We plan for the special moments.
Birthdays.
Anniversaries.
The visit of friends.
A long anticipated trip.
But, in the end, it is the everyday moments which matter the most.
The hand held.
The meal shared.
The game of catch.
The game of cards.
The kiss goodnight.
After all, it is those everyday moments which add up to a lifetime.
The Window
Is it wasting time
I wonder
If I just stand and look out the window
At the snow
Down the street
At nothing.
Is it wasting time
If I just stand and look out the window
At everything there
But not seeing any of it
Lost for a moment
In the wilderness of my own soul
Looking
Searching
Longing
For I am not quite sure what
But for what I sense is there
Somewhere
Just beyond what I can see.
The Time You Don’t Have
Most mornings, while I am eating breakfast, I listen to NPR’s Up First podcast. Like they say:
The news you need to start your day.
The biggest stories and ideas – from politics to pop culture – in ten minutes.
The timing for me is just right.
Ten minutes is about the time it takes me to eat my bowl of cereal and drink my cup of coffee.
While I like the podcast (it is more news than Fox and Friends or Morning Joe), it is the ad for the show which caught my attention.

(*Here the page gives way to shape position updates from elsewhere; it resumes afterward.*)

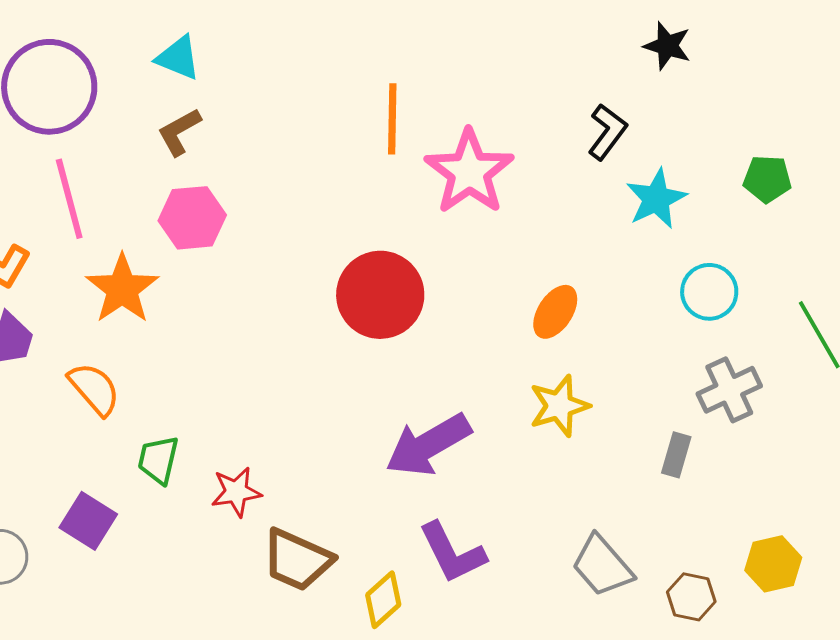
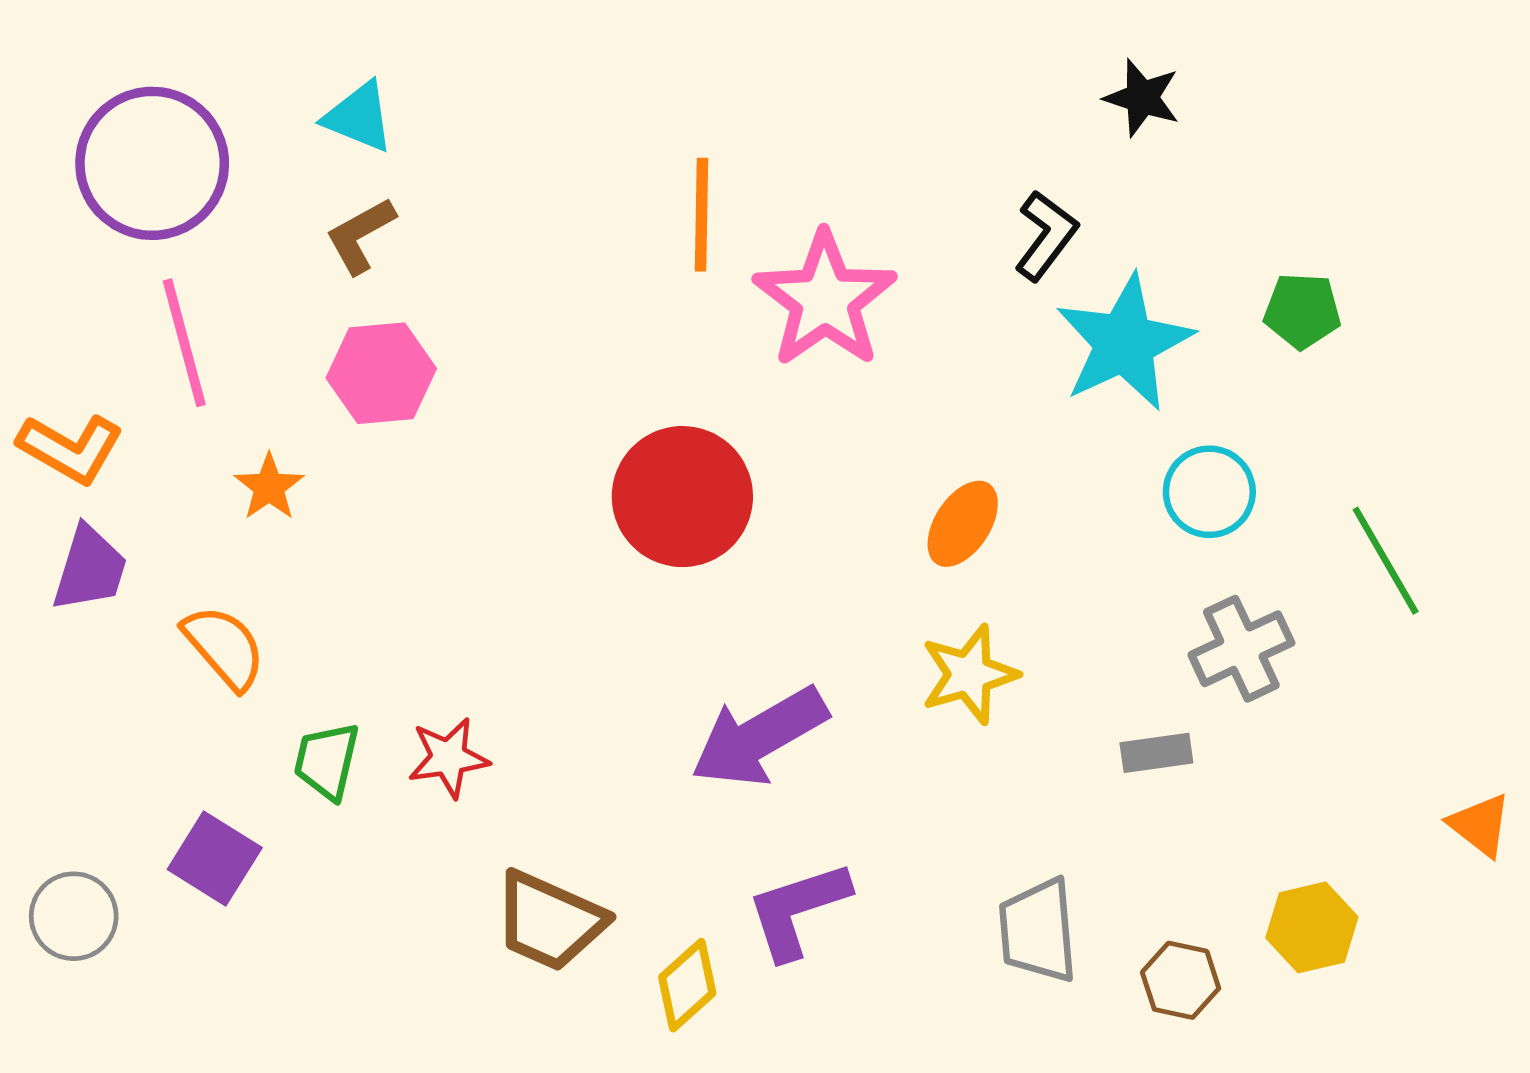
cyan star: (656, 199) -> (1124, 343), size x1.4
orange star: (122, 289) -> (269, 487), size x0.6
gray rectangle: (676, 455) -> (1156, 753), turned 66
red star: (236, 492) -> (449, 758), moved
purple L-shape: (452, 553) -> (798, 910), turned 98
gray trapezoid: (602, 566) -> (1038, 931), turned 36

In it the announcer lists all the tasks you cram into the limited amount of time you have in the morning.
Get up.
Get out of bed.
Get ready for work.
Get the children up and off to school.
Get yourself out the door.
And, then this…
All in the time you don’t have.
Here is the truth.
There is only going to be one day in my life when I run out of time. Until then, the time allotted to me is mine to decide how I will use it. I can be busy and run out of time, rushing from this moment to the next. I can push the kids out the door and onto the bus. I can race from here to there and back again. Or, I can be busy, but still pay attention to the moment at hand. To the person in front of me. To the concern that lingers. Looking back, my regrets often have something to do with thinking/imaging I did not have the time.
For her.
For that.
For you.
I wish I could recall and do over some of those moments.
The issue for us is not our busyness.
But how we chose to live in all those busy moments.
Precious
Looking back
All those days and weeks
All the time gone by and spent
Are precious.
Those moments which once were
But will never again be
Except in some snippet of memory
Tucked away
Somewhere
Until some sight or sound
Pulls them to the surface
Where, for a moment, they live again.
Only to disappear
Again.
As I get older
The time in front of me is also precious
Numbered now in months or years
That I can count
And imagine.
The challenge for me today
Is to allow this moment
The one I have right now
With whatever it holds
To also be precious
As precious as those moments past
And the moments that are yet to be.
Today
Today I will spend the most precious thing I have.
The moments of this day.
There is no saving them.
No time bank account.
No storing them away for when I have more energy.
Or more creativity.
Or, more wisdom.
Today, just as I am right now, each moment is spent.
For something.
For someone.
May I do my best to spend my time well.
No Do Overs
Here, at the end of the day
I wonder
Can I go back
And have a do over for the moments I spent today?
So, I can hold for a moment now
What I realize I missed then.
As I went from this to that.
Going down my list.
Everything on it important.
Can I have a do over?
So I can pay more attention in that moment just past.
And, take a bit more time to enjoy that chance conversation.
And, to listen better.
And, to listen even better than that.
But, there are no do overs for moments already spent.